コーヒーの話をしていると、よくそんな声をいただきます。
お気持ち、とてもよくわかります。私たちも焙煎を始める前は、専門的な道具や知識がないと淹れられないものだと思っていました。
でも、じつは押さえるポイントはほんの少しだけ。今回は、私たちが焙煎所で毎日淹れているレシピを、ご家庭でも再現しやすい形でご紹介します。休日の朝に、ゆっくり一杯。そんな時間のお供になればうれしいです。
今回のレシピ
まずは1杯分(160ml)の基本のレシピです。数字がいくつか出てきますが、覚えなくて大丈夫。淹れながらこのページを見ていただければ十分です。
| できあがり量 | 160ml(1杯分) |
|---|---|
| コーヒーの粉 | 12g(中挽き) |
| お湯の温度 | 90°C前後 |
| 蒸らし | 30ml・30秒 |
全体の流れを1枚にまとめた図です。印刷してキッチンに貼っていただいても。
準備するもの
特別な道具はいりません。ドリッパーは、お手持ちのものがあればそれで大丈夫です。
| コーヒーの粉 | 12g |
|---|---|
| お湯 | 160ml(90°C前後) |
| ドリッパー | お手持ちのもので |
| ペーパーフィルター | ドリッパーに合ったサイズ |
| スケール(はかり) | キッチンスケールでOK |
| タイマー | スマホのタイマーでOK |
| カップ or サーバー | できあがりを受けるもの |
お湯の温度は、沸騰してから1〜2分ほど置くとちょうど90°C前後になります。温度計がなくても、それで十分です。
淹れ方 — 4つのステップ
ドリッパーにペーパーをセットし、コーヒーの粉を入れます。軽くトントンと叩いて表面を平らに整えたら、中心から外側へ、円を描くようにお湯を注ぎます。粉全体が湿ったら、そのまま30秒。粉がぷっくりと膨らんで、いい香りが立ちのぼってくる——ハンドドリップでいちばん幸せな瞬間です。

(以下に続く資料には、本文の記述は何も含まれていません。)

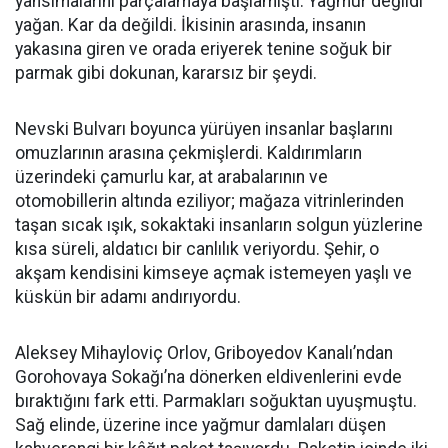
yansımalarını parçalamaya başlamıştı. Yağmur değildi
yağan. Kar da değildi. İkisinin arasında, insanın
yakasına giren ve orada eriyerek tenine soğuk bir
parmak gibi dokunan, kararsız bir şeydi.
Nevski Bulvarı boyunca yürüyen insanlar başlarını
omuzlarının arasına çekmişlerdi. Kaldırımların
üzerindeki çamurlu kar, at arabalarının ve
otomobillerin altında eziliyor; mağaza vitrinlerinden
taşan sıcak ışık, sokaktaki insanların solgun yüzlerine
kısa süreli, aldatıcı bir canlılık veriyordu. Şehir, o
akşam kendisini kimseye açmak istemeyen yaşlı ve
küskün bir adamı andırıyordu.
Aleksey Mihayloviç Orlov, Griboyedov Kanalı’ndan
Gorohovaya Sokağı’na dönerken eldivenlerini evde
bıraktığını fark etti. Parmakları soğuktan uyuşmuştu.
Sağ elinde, üzerine ince yağmur damlaları düşen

蒸らしが終わったら、ふたたび中心から外側へ、円を描くようにお湯を注ぎます。スケールの表示が合計80mlになったら、いったん手を止めましょう。あわてなくて大丈夫です。
ここからは40mlずつ、数回に分けて注いでいきます。中心から外側へ広げるように、ゆっくりと。これを繰り返して、合計160mlになるまで注ぎます。
160mlに達したら注ぐのをやめて、コーヒーが落ち切るまで待ちます。最後に軽くかき混ぜたら、できあがり。どうぞ、温かいうちにお召し上がりください。
・お湯の注ぎ方は「中心から外側へ、円を描く」が基本です
・一度にたくさん注がず、数回に分けて丁寧に
・外側に注ぐときは、ペーパーに直接お湯がかからないようにすると、雑味が出にくくなります
2杯以上まとめて淹れるとき
ご家族の分もまとめて、というときは、次のように調整してください。
| コーヒーの粉 | 1杯あたり12g × 人数分 |
|---|---|
| 蒸らし〜2投目 | 1杯のときと同じ(蒸らし30ml → 合計80ml) |
| 3投目以降 | 1回80mlずつ注ぐ |
| できあがり量 | 160ml × 人数分(2杯なら320ml、3杯なら480ml) |
おわりに
ここまで読んでくださって、ありがとうございます。最後にひとつだけ、お伝えしたいことがあります。
ハンドドリップに、厳密な正解はありません。このレシピを基本に、濃いなと感じたらお湯を少し増やす。薄いなと感じたら粉を少し増やす。そうやって、ご自分の「おいしい」を見つけていく時間も、コーヒーの楽しみのひとつだと思っています。
そして、焙煎したての豆で淹れると、粉の膨らみかたも、香りの立ちかたも、まるで違います。ぜひ一度、新鮮な豆で試してみてください。